((

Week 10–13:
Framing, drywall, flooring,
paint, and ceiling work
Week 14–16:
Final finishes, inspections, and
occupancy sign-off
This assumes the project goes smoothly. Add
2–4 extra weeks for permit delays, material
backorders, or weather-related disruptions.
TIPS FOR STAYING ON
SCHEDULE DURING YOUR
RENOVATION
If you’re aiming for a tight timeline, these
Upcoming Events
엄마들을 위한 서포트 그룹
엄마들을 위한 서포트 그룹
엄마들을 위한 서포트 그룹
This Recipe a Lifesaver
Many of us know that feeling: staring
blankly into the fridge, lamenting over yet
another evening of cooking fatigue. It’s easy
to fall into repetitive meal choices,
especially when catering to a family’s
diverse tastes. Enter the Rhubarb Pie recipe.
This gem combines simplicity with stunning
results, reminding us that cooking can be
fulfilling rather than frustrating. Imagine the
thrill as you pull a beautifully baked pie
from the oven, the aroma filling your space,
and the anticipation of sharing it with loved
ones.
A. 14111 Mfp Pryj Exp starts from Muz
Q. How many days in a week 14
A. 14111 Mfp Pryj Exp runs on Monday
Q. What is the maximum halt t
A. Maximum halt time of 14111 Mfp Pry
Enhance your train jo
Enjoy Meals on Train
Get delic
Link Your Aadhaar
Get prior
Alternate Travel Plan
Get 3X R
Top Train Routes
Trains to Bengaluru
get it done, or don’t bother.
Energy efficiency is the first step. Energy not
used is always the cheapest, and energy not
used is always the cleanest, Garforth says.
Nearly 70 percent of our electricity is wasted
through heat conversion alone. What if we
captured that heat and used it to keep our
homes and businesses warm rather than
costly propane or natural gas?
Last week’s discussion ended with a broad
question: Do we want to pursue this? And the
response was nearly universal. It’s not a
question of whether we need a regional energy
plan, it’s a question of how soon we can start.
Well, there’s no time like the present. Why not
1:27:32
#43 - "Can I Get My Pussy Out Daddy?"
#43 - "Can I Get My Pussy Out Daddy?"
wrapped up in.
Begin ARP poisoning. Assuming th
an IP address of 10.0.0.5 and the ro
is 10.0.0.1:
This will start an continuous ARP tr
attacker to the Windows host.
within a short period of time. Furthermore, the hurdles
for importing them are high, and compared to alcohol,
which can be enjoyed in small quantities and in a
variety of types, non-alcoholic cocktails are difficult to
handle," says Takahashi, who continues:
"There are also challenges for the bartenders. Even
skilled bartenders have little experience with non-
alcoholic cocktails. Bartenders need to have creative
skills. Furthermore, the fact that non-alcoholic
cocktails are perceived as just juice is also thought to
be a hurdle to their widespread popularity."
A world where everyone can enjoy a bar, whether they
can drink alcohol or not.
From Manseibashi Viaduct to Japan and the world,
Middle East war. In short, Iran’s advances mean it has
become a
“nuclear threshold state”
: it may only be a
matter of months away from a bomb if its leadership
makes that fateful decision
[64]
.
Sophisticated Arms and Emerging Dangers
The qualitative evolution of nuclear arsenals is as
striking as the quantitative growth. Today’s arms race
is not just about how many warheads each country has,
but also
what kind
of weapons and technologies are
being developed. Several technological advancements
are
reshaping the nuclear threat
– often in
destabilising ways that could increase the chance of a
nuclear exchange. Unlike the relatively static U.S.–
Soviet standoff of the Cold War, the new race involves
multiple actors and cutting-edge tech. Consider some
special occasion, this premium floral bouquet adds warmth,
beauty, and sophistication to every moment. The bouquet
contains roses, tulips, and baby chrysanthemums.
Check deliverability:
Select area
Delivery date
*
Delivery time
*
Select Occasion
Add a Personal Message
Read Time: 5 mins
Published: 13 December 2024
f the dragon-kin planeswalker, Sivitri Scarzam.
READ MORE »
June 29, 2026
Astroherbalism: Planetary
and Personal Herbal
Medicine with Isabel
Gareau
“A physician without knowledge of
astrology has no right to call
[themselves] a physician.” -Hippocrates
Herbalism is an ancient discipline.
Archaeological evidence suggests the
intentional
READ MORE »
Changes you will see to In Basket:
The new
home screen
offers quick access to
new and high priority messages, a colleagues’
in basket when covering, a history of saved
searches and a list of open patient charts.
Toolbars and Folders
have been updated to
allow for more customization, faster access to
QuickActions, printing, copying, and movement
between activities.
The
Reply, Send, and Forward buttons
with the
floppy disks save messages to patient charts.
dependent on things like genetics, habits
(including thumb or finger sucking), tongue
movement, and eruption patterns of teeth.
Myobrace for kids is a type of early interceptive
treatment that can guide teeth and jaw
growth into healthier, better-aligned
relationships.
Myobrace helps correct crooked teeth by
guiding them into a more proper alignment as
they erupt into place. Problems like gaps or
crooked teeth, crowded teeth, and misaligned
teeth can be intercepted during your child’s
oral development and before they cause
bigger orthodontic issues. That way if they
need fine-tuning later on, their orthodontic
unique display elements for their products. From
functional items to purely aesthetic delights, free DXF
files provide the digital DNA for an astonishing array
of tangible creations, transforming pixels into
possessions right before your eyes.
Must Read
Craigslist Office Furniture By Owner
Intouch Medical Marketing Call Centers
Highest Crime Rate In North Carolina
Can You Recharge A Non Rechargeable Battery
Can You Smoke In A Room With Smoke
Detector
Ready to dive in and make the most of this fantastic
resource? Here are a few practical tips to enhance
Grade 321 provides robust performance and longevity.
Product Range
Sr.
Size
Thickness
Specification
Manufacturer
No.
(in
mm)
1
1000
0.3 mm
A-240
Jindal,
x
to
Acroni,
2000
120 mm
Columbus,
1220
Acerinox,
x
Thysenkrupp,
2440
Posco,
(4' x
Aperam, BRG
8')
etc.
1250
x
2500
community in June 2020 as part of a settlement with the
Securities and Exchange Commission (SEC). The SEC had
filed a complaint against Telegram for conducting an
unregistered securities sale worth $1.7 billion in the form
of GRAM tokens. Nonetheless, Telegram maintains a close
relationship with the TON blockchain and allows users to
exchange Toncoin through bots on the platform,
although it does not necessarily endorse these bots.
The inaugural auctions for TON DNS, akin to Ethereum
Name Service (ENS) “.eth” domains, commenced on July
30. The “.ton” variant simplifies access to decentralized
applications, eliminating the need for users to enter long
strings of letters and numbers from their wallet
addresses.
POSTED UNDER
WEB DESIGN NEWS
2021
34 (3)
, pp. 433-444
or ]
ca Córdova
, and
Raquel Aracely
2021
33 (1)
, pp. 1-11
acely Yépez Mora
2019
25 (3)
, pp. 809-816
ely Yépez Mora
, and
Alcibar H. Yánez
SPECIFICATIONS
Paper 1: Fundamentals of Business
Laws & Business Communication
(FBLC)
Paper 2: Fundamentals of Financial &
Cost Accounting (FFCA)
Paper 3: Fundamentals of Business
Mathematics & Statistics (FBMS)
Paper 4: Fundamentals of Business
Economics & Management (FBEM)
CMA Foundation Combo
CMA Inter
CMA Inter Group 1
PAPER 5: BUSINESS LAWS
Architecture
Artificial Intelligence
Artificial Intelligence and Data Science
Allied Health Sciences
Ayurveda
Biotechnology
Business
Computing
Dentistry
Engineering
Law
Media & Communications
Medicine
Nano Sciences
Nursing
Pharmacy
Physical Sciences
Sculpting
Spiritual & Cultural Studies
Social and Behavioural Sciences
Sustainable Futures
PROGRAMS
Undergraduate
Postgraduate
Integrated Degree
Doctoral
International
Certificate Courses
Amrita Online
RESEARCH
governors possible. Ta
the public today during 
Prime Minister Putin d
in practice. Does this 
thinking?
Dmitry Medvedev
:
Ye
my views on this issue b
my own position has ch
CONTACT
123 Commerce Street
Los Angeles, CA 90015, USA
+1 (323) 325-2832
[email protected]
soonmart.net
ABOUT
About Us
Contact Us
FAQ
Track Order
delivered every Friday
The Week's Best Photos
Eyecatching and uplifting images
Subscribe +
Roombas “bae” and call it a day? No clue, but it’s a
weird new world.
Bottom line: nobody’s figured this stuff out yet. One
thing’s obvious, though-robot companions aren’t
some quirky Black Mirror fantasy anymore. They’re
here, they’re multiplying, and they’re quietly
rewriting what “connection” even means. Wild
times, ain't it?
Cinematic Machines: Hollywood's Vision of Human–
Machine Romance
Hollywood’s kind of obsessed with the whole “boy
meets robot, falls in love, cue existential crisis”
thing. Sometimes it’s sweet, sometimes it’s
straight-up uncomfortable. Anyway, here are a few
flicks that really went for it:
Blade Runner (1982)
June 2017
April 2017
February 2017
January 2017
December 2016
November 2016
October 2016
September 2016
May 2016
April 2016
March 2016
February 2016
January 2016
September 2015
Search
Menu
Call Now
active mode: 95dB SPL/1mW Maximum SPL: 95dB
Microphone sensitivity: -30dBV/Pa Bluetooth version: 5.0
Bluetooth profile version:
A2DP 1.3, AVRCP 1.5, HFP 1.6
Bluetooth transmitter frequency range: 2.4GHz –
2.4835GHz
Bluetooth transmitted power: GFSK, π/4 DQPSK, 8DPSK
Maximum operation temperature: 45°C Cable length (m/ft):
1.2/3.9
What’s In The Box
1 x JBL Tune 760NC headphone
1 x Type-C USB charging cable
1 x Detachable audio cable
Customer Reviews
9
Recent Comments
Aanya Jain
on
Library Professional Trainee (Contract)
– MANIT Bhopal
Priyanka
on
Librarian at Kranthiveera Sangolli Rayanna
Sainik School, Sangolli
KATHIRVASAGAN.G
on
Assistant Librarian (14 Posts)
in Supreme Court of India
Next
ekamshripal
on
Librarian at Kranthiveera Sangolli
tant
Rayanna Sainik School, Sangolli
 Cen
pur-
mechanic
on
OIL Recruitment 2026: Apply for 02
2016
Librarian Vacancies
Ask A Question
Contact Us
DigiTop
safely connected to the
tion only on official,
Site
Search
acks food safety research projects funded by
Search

))

TASK PROMPT: Above are the entries. Copy exactly the part that opens with the line containing "Laws & Business Communication" and closes with the line containing "my own position has ch", and no more.

FINISHED TASK:
Laws & Business Communication
(FBLC)
Paper 2: Fundamentals of Financial &
Cost Accounting (FFCA)
Paper 3: Fundamentals of Business
Mathematics & Statistics (FBMS)
Paper 4: Fundamentals of Business
Economics & Management (FBEM)
CMA Foundation Combo
CMA Inter
CMA Inter Group 1
PAPER 5: BUSINESS LAWS
Architecture
Artificial Intelligence
Artificial Intelligence and Data Science
Allied Health Sciences
Ayurveda
Biotechnology
Business
Computing
Dentistry
Engineering
Law
Media & Communications
Medicine
Nano Sciences
Nursing
Pharmacy
Physical Sciences
Sculpting
Spiritual & Cultural Studies
Social and Behavioural Sciences
Sustainable Futures
PROGRAMS
Undergraduate
Postgraduate
Integrated Degree
Doctoral
International
Certificate Courses
Amrita Online
RESEARCH
governors possible. Ta
the public today during 
Prime Minister Putin d
in practice. Does this 
thinking?
Dmitry Medvedev
:
Ye
my views on this issue b
my own position has ch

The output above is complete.